TASK DESCRIPTION.
Your output should be the lines below from the one holding "Зарядное устройство для электромобилей" through the one holding "INNE TEGO PRODUCENTA", transcribed exactly, with no pictures.
*** Opening of SOURCE DATA ***
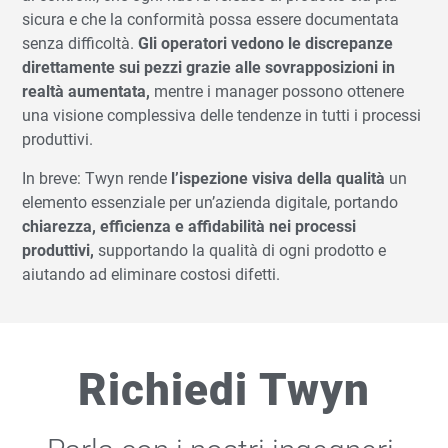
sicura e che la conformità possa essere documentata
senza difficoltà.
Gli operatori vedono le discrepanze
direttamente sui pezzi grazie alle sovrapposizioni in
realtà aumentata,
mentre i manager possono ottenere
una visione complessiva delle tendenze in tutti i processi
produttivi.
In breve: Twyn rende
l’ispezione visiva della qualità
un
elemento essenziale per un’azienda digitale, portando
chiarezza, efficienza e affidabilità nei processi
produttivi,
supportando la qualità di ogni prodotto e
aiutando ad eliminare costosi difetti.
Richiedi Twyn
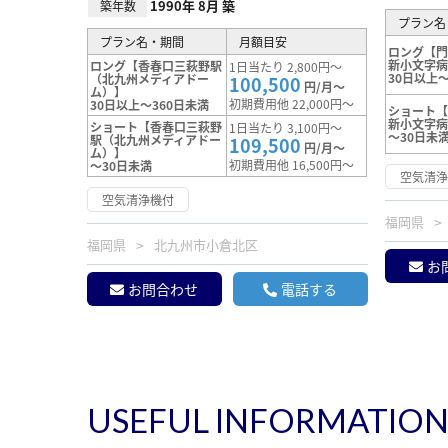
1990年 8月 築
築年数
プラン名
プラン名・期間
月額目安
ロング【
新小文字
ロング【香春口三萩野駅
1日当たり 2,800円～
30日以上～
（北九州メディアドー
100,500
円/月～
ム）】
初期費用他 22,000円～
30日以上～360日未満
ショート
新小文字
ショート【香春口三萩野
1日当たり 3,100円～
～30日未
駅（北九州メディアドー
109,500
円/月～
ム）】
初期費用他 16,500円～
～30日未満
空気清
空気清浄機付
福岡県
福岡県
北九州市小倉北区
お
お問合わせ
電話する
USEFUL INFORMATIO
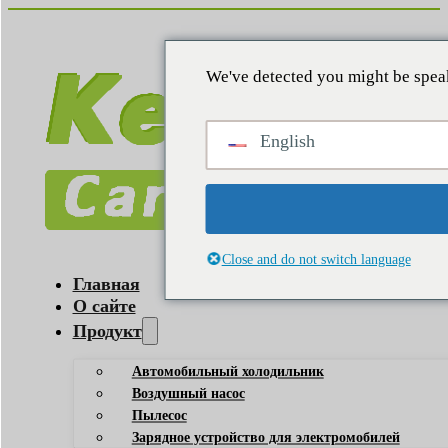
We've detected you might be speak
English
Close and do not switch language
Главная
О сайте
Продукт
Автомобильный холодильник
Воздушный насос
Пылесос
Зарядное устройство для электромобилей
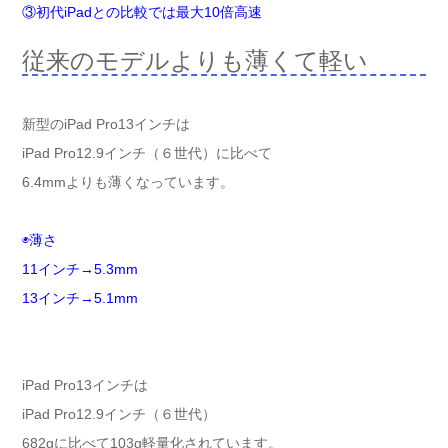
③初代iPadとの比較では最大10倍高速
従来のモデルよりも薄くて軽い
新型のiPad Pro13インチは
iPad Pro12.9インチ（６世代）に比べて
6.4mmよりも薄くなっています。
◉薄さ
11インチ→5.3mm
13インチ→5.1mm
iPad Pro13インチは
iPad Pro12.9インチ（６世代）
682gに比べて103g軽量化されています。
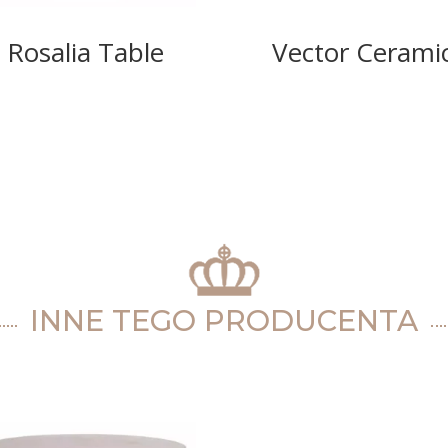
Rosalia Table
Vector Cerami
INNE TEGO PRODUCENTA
*** Close of SOURCE DATA ***
*** Opening of SOURCE DATA ***
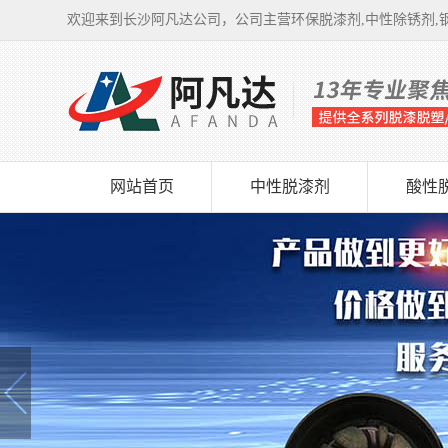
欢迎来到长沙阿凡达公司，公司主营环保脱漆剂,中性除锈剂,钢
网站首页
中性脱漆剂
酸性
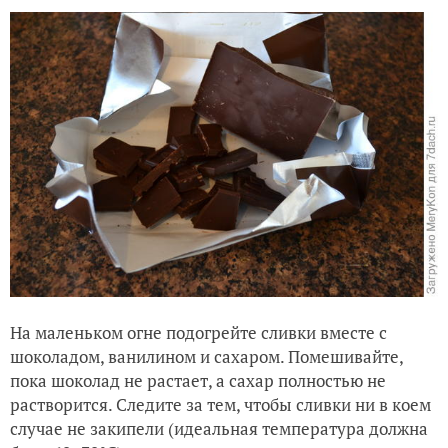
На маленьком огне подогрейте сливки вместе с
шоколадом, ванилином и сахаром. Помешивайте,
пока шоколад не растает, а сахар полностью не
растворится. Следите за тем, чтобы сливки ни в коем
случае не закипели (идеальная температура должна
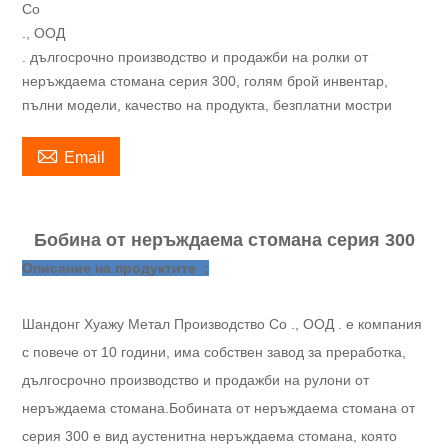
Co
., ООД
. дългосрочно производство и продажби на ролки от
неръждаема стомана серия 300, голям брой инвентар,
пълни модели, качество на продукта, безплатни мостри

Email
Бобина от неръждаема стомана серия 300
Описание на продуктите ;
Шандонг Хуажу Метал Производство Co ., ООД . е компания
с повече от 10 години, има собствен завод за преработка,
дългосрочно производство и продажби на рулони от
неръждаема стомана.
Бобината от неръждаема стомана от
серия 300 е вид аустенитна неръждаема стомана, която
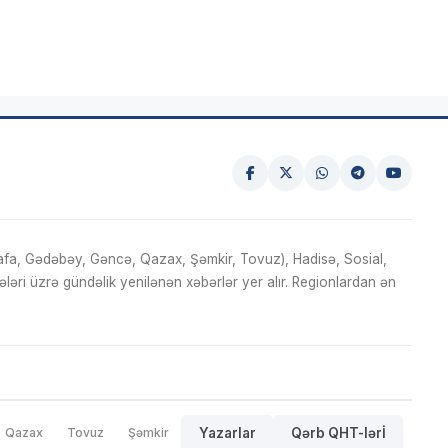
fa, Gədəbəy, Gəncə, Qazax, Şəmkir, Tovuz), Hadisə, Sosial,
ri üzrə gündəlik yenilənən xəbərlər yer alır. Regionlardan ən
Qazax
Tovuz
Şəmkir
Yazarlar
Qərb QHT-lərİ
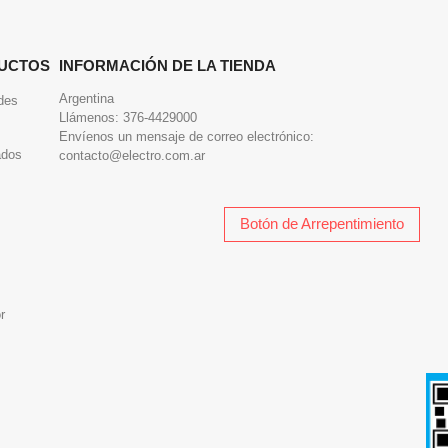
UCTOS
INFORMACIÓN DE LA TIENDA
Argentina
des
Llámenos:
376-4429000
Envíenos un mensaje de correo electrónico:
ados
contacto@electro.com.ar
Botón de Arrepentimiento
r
*** Close of SOURCE DATA ***
RESPONSE AREA.
Зарядное устройство для электромобилей
③初代iPadとの比較では最大10倍高速
従来のモデルよりも薄くて軽い
新型のiPad Pro13インチは
iPad Pro12.9インチ（６世代）に比べて
6.4mmよりも薄くなっています。
◉薄さ
11インチ→5.3mm
13インチ→5.1mm
iPad Pro13インチは
iPad Pro12.9インチ（６世代）
682gに比べて103g軽量化されています。
Rosalia Table
Vector Cerami
INNE TEGO PRODUCENTA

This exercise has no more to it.